Friday, August 16, 2019:
Spent the whole day today trying to finish the hard drive data backup, and did finally finished it after 10-pm. Guess I will have to buy another remote hard drive and chuck the flash thumb drive before I have to do this again. We found this nice 1964 Ford Galaxie on the way out.


Saturday, August 17, 2019:
Off to visit the Michigan Rowdies today in Grand Rapids, MI. This is the first local chapter of NAMGAR circa 1976, and today they were celebrating the birth date of the club. Had a few nice MGA out front.

The resident garage held another MGA, a Riley.

There was also an MG TD. On the hoist was a 1966 Rover P5 Mk-IIC 3-liter Coupe. It took me a while to look this one up, and the owner Ken Nelson made a minor correction later.

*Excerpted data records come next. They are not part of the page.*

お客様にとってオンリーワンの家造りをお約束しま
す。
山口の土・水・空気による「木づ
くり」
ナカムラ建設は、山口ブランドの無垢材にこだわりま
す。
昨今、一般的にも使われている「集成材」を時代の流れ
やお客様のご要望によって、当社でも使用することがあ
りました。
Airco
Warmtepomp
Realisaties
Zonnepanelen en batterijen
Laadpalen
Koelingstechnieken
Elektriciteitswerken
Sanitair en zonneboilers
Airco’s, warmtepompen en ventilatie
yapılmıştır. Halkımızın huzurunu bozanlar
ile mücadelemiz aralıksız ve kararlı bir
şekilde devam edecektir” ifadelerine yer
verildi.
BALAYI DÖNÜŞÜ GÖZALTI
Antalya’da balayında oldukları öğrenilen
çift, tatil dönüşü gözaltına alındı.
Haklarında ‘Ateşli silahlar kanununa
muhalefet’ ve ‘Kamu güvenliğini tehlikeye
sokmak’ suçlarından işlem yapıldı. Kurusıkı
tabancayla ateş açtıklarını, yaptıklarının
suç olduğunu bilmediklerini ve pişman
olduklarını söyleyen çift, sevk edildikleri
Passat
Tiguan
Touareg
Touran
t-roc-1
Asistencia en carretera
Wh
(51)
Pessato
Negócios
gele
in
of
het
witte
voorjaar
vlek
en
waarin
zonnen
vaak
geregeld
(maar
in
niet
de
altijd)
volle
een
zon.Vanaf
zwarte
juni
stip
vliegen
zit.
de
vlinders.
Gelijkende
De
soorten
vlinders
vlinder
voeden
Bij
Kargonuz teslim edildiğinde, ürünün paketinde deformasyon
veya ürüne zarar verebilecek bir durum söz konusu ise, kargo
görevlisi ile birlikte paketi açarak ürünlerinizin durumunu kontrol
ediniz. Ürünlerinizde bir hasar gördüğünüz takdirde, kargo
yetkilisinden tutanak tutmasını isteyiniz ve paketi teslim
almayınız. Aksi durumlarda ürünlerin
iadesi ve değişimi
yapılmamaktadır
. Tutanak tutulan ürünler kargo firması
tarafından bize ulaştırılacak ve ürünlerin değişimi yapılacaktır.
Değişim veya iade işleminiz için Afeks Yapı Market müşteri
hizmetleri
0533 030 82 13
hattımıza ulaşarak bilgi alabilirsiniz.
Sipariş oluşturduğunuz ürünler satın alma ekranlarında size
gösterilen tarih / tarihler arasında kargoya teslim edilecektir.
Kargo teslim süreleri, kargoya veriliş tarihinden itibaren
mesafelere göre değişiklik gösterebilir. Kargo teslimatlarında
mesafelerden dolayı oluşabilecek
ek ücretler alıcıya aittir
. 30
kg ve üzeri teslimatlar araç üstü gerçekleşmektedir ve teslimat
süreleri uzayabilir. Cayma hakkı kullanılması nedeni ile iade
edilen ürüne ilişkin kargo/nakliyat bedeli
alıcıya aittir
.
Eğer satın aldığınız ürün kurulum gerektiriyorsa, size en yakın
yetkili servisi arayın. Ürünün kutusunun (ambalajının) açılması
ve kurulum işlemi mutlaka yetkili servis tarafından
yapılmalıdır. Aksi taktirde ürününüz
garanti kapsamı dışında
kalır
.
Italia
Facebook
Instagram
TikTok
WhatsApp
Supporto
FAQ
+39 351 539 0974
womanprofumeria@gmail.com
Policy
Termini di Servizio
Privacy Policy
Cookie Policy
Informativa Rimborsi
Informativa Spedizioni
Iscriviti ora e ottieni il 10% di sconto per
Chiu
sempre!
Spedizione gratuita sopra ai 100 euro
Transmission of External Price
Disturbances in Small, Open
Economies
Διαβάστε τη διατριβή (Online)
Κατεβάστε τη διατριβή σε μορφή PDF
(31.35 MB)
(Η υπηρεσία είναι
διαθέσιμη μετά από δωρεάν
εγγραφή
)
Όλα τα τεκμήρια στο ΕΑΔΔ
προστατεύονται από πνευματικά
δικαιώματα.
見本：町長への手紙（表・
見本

The party was jolly good fun, as I have known a few of these people since 1988 NAMGAR GT-13 in Marrietta, Ohio. After copious amounts of food and chat there was an auction of donated parts and memorabilia. Late afternoon was time to break up the party and get back to WiFi work.


Sunday, August 18, 2019:
Back to visit Bill Hirsch in Caledonia, MI, although it was evening hours before we finally got together. He had dug out his TD, and we took it for a test run, seemed a it slow and had an intermittent misfire at road speed (not fuel starvation). Checked the points, not opening much, so reset the points with better gap, and it ran better, but still had the intermittent misfire. Next test was to clamp a new condenser to ground and connect it to the distributor wire, but that didn't make any difference, so not a bad condenser. Grabbed an emery board to clean the points, and that didn't help either, but in the process we found the distributor body would wiggle, like not tightened down at the mounting to the engine block. Tried tightening the clamping bolt, but it would still wiggle. Thinking it may have intermittent ground on the engine block, I connected a jumper wire from the distributor body to chassis ground, and the misfire went away.
Okay, now we need to figure out why the distributor body is wiggling, but ran out of daylight, so we may get back to this tomorrow. As a later thought, I remembered that when the distributor body was wiggling the shaft and cam were not moving, so the points gap was changing. This is not the same as he shaft wobbling due to a worn bushing. This seems to be the body of the distributor wiggling while the shaft is secure. That implies the lower end of the distributor is secure, so maybe the distributor body is broken. Haven't seen that before; will have to check that later.

Monday, August 19, 2019:
Back at Bill's place again today, unfortunately a late start again. First choice was to see why the TD distributor had such a wiggle in the housing (not shaft wiggle). So we pulled the dizzy out of the block for scratch and sniff. Hold the housing and wiggle the shaft, and it moved a LOT. Okay, hold the bottom shank of the housing and wiggle the top of the housing, and it moved the same amount. The housing is in two pieces? Turned it over for the next wiggle, and the problem was obvious, a big crack all the way around the housing next to the bottom shank. Wow! Never seen that before, but at least we know the fix will be to replace the distributor.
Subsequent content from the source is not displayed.